Gastrointestinal Radiology > Procedures > Contrast Caution


Recommendations for Iodinated Contrast Use
in Patients taking Metformin (Glucophage)

[These recommendations have been reviewed by members of the U. Va. Department of Radiology and the Division of Endocrinology. They are based on the American College of Radiology recommendations, with some additions. óRobert A. Older, M.D., July 29, 1997]
I.  General Recommendations: Any diabetic patient should have recent serum creatinine prior to use of intravascular iodinated contrast medium.
II.  Recommendations for an elective contrast study using iodinated contrast medium:
  1. Normal serum creatinine
    1. Discontinue Metformin (Glucophage) for 48 hours prior to and for 48 hours after the contrast examination.
    2. Reevaluate renal function before reinstating Metformin therapy in any patient with clinical or laboratory evidence to suggest renal dysfunction.
  2. Abnormal serum creatinine - Do not use iodinated contrast media.
III.  Recommendations for an urgent contrast study using iodinated contrast medium:
  1. Abnormal serum creatinine
    1. Consider alternative non-contrast studies.
    2. If a contrast study is medically necessary, Metformin should be discontinued for 48 hours prior to and for 48 hours after the administration of iodinated contrast medium. Reevaluate renal function prior to reinstating Metformin therapy.

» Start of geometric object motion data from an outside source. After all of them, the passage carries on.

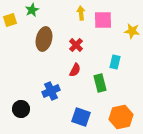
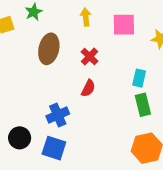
yellow arrow: (81, 13) -> (86, 17), moved
green rectangle: (100, 83) -> (143, 105), moved
blue square: (81, 117) -> (54, 148), moved

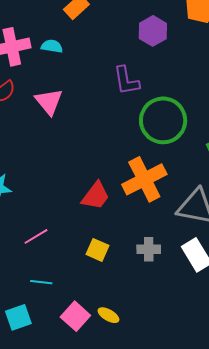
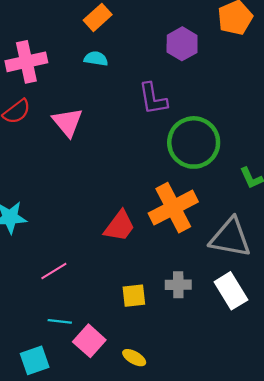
cyan semicircle: (52, 46) -> (96, 59), moved
yellow square: (98, 250) -> (134, 296), moved, turned -30
pink square: (75, 316) -> (89, 341), moved

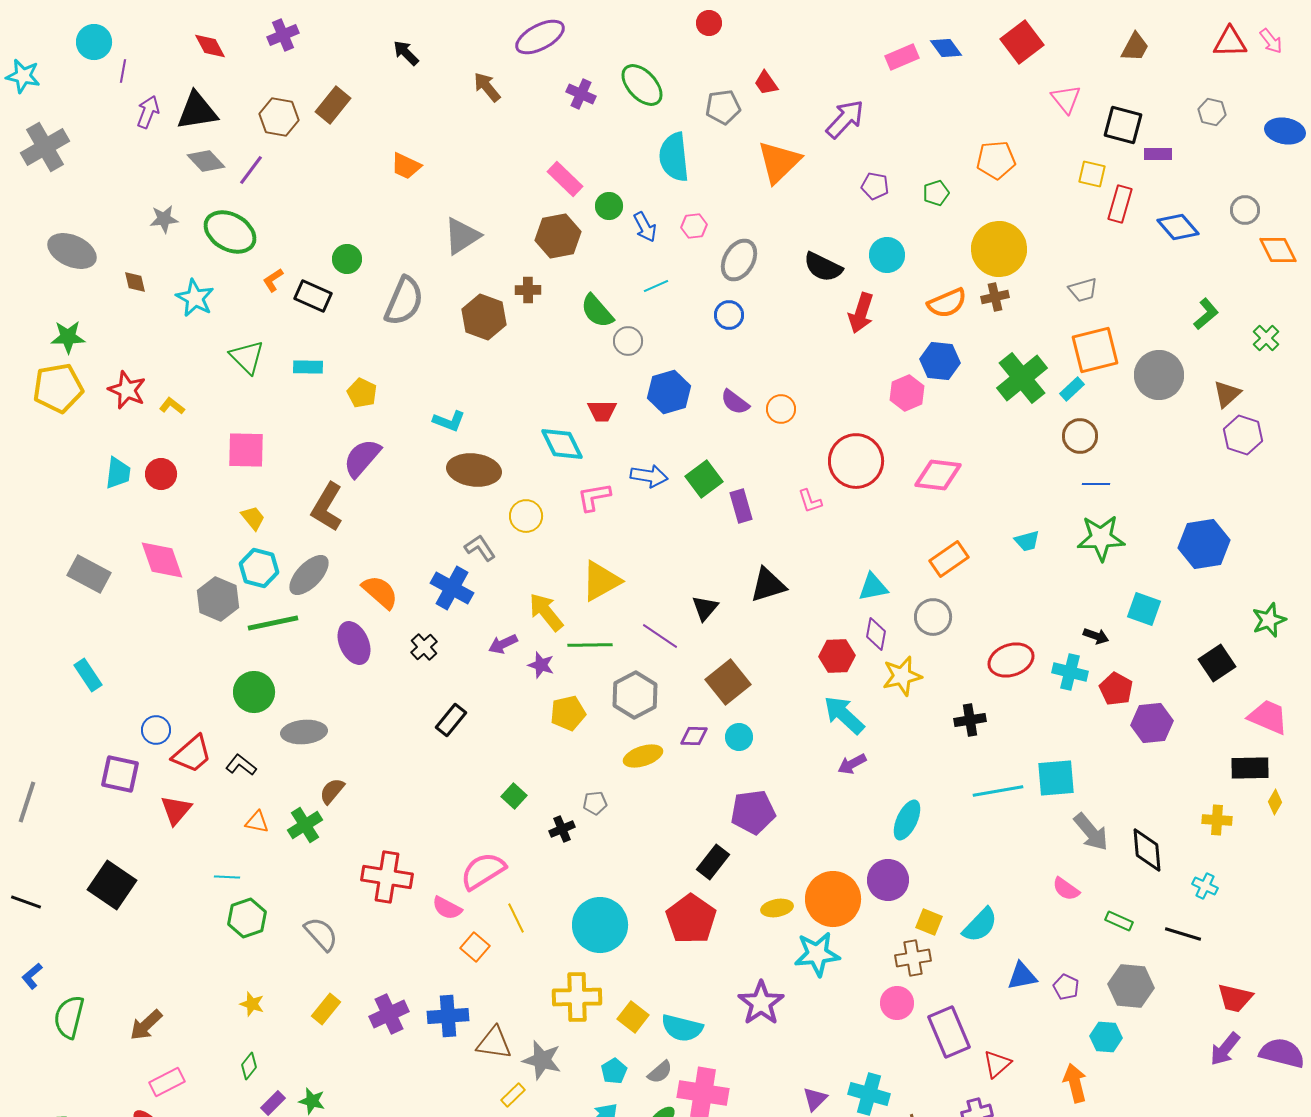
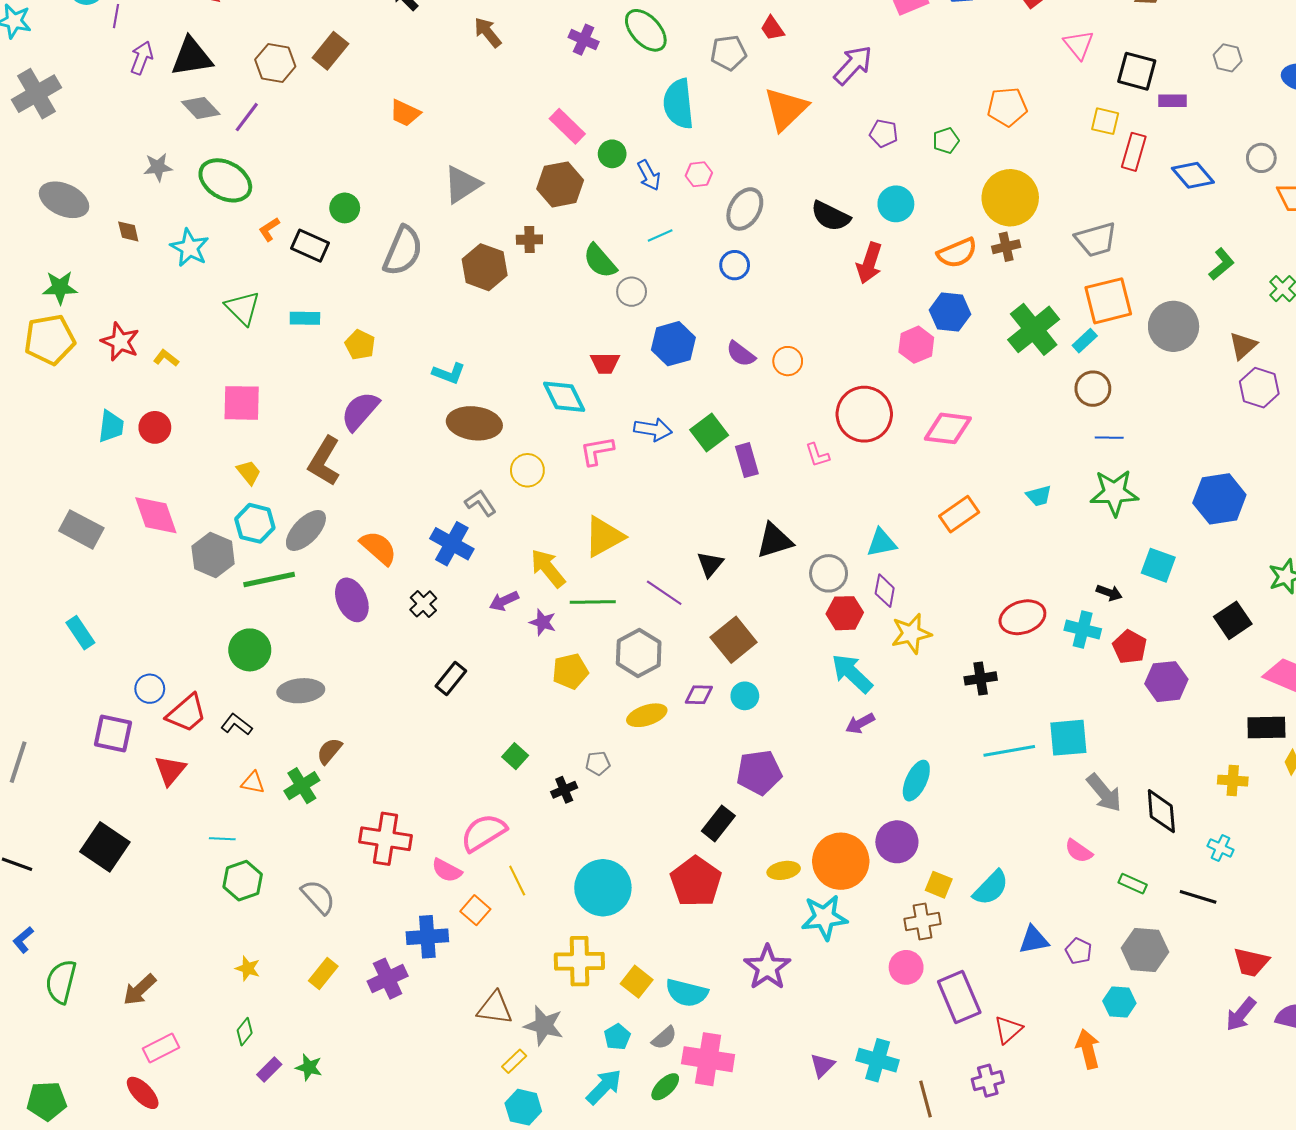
gray trapezoid: (1083, 290) -> (1096, 240), size x1.4
gray circle: (933, 617) -> (829, 573), moved
blue cross: (448, 1016) -> (427, 937), moved

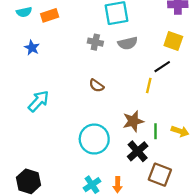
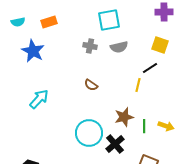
cyan semicircle: (24, 12) -> (18, 22), moved
blue star: (32, 48) -> (33, 51), size x1.6
black cross: (138, 151) -> (115, 144), moved

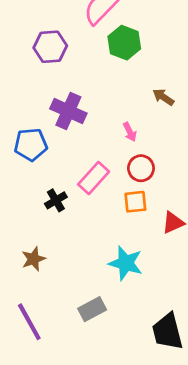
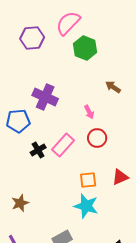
purple hexagon: (50, 47) -> (32, 38), moved
black cross: (56, 200) -> (38, 150), moved
orange square: (135, 202) -> (88, 180), moved

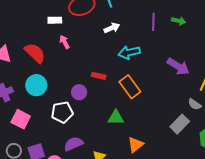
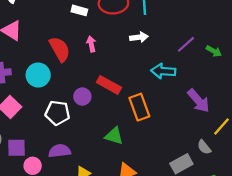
purple line: (153, 22) -> (186, 44), turned 30
pink arrow: (65, 42) -> (91, 44), moved
cyan arrow: (129, 52) -> (163, 71), moved
red semicircle: (35, 53) -> (60, 49), moved
red rectangle: (99, 76) -> (109, 85), size x1.5

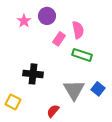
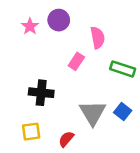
pink rectangle: (59, 39) -> (76, 61), moved
green rectangle: (82, 55) -> (123, 69), moved
yellow square: (13, 102) -> (31, 132), moved, turned -35

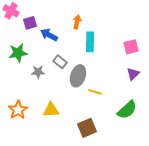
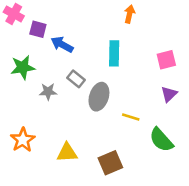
orange arrow: (77, 22) -> (129, 14), moved
purple square: (30, 23) -> (38, 29), turned 32
yellow line: (95, 92) -> (131, 117), moved
yellow triangle: (51, 110) -> (67, 153), moved
green semicircle: (127, 110) -> (161, 140), turned 90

  2. Normal serum creatinine
    1. Iodinated contrast study may be done without waiting 48 hours.
    2. Patient should be well hydrated
    3. Low osmolar contrast media should be used.
    4. Metformin (Glucophage) should be immediately stopped and withheld for 48 hours after the contrast administration.
    5. Renal function should be closely monitored.
    6. Metformin (Glucophage) should not be reinstituted until after renal function has been reevaluated and found to be normal
IV.  Recommendations for an extremely urgent contrast study:
  1. In an emergent situation, the relatively small risk of complications related to the concurrent use of Metformin (Glucophage) and iodinated contrast media needs to be balanced against the patientís emergent clinical situation. If contrast is needed on an emergent basis to diagnose a potentially serious or life-threatening condition, it should be used with no delay.
    1. Low osmolar contrast should be used.
    2. The patient should be well hydrated, if possible.
    3. Metformin (Glucophage) should be withheld for 48 hours after the contrast administration.
    4. Renal function should be closely monitored.
    5. Metformin (Glucophage) should not be reinstituted until after renal function has been reevaluated and found to be normal.